Alasan Mengapa Kedua Turnamen Tak Bisa Disatukan
- Konflik Jadwal: Piala AFF biasanya digelar pada bulan November‑Desember, sementara FIFA ASEAN Cup direncanakan pada September‑Oktober. Memindahkan satu turnamen ke jadwal yang lain akan menimbulkan bentrok dengan kompetisi domestik dan turnamen internasional lain.
- Hak Komersial dan Kontrak Siaran: AFF memiliki perjanjian hak siar yang mengikat dengan jaringan televisi regional. Menggabungkan turnamen berarti harus merestrukturisasi kontrak, yang secara finansial tidak menguntungkan bagi AFF.
- Kepentingan Federasi Nasional: Beberapa federasi, termasuk Indonesia, menginginkan fleksibilitas untuk menurunkan pemain diaspora di turnamen FIFA yang masuk kalender resmi, sementara masih ingin mempertahankan identitas turnamen AFF yang lebih tradisional.
- Identitas dan Branding: AFF telah membangun merek yang kuat selama puluhan tahun. Menghilangkan atau menggabungkannya dengan turnamen baru dapat menurunkan nilai historis dan dukungan fanbase.
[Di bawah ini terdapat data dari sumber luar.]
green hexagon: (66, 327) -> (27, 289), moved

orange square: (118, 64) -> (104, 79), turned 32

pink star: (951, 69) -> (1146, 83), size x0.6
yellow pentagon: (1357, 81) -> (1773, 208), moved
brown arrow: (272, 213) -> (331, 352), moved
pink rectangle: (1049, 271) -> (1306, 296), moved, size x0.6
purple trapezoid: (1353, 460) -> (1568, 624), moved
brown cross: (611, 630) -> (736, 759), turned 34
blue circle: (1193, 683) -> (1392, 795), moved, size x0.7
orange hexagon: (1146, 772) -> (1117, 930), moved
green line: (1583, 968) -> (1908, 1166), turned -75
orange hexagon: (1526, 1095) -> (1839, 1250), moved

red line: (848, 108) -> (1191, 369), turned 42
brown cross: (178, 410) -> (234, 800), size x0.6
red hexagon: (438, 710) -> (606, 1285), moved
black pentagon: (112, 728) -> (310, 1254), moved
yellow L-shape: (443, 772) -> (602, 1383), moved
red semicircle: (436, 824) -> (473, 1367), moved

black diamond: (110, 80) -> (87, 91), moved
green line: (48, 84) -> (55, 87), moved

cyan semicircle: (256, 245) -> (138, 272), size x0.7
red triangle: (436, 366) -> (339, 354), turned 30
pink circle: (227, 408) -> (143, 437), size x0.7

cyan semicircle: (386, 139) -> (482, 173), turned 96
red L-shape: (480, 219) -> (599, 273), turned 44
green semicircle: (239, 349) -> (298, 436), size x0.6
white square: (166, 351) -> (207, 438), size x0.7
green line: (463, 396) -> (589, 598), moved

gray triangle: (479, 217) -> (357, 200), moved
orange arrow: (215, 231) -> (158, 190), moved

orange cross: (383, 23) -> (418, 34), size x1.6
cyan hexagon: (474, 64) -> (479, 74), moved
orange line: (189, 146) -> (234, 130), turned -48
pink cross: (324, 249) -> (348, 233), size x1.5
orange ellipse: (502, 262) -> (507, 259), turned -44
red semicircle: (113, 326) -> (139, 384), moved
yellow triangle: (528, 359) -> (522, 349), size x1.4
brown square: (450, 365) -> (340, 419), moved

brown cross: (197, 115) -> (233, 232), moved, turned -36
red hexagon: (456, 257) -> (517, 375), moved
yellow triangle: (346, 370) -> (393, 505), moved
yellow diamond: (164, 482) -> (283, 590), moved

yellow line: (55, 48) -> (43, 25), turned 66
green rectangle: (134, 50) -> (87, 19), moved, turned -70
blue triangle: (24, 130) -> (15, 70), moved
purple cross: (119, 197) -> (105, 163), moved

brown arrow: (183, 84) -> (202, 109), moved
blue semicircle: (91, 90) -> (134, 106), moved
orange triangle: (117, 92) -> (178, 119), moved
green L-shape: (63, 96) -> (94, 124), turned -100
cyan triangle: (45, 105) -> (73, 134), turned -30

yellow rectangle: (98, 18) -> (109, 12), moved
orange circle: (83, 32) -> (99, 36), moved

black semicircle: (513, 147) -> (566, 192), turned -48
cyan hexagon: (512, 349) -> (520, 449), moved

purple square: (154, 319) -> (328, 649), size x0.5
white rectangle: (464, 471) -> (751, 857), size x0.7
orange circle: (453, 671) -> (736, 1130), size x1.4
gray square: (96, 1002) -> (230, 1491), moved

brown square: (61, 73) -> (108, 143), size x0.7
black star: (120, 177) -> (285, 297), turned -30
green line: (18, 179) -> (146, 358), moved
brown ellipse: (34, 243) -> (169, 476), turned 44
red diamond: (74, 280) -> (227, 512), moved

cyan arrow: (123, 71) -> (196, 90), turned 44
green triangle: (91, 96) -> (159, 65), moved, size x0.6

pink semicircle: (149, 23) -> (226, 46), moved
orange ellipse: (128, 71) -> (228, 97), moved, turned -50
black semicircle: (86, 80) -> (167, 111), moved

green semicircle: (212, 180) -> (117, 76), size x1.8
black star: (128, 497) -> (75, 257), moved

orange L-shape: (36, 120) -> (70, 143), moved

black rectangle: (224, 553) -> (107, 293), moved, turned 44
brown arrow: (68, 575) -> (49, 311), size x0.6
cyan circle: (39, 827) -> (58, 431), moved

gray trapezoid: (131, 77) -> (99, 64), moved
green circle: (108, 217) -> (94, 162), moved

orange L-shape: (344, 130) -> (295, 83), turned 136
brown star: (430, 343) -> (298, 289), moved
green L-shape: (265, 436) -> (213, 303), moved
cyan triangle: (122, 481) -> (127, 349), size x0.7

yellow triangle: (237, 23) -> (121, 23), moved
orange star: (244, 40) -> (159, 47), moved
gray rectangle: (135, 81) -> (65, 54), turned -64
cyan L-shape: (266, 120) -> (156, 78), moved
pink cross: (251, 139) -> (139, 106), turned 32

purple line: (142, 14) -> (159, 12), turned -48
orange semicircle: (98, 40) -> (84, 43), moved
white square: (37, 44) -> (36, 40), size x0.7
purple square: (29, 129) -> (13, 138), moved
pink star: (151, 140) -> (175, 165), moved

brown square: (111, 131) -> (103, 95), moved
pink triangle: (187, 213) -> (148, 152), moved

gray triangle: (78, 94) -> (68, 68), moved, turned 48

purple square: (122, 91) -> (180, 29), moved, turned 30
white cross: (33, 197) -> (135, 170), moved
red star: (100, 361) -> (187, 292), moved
Dampak Terhadap Tim Nasional dan Pemain
Dengan dua turnamen, pemain kini dihadapkan pada jadwal yang lebih padat. Namun, keberadaan FIFA ASEAN Cup yang berada dalam kalender resmi memberi peluang bagi federasi untuk memanggil pemain yang berkarier di Eropa atau liga luar negeri, seperti Jay Idzes, Calvin Verdonk, dan Kevin Diks. Sementara itu, Piala AFF tetap menjadi arena utama bagi talenta muda domestik untuk menunjukkan kemampuan mereka.
Prospek Kedepan dan Reaksi Publik
Penggemar sepakbola Asia Tenggara menyambut keberadaan dua turnamen sebagai kesempatan langka untuk menonton lebih banyak kompetisi berkualitas dalam satu tahun. Di sisi lain, kritik muncul mengenai beban fisik pemain dan potensi penurunan kualitas jika tim tidak dapat menurunkan skuad terbaik secara konsisten. Federasi harus menyeimbangkan antara komitmen pada FIFA dan tradisi AFF, serta mencari sinergi agar tidak menurunkan standar kompetisi.
Kesimpulannya, kombinasi faktor historis, kontrak komersial, kepentingan federasi, dan jadwal kompetisi menjadi penghalang utama bagi penyatuan FIFA ASEAN Cup dan Piala AFF. Hingga ada renegosiasi yang menguntungkan semua pihak, dua turnamen ini kemungkinan akan terus berjalan paralel, menawarkan spektrum pengalaman sepakbola yang beragam bagi para penggemar di seluruh wilayah.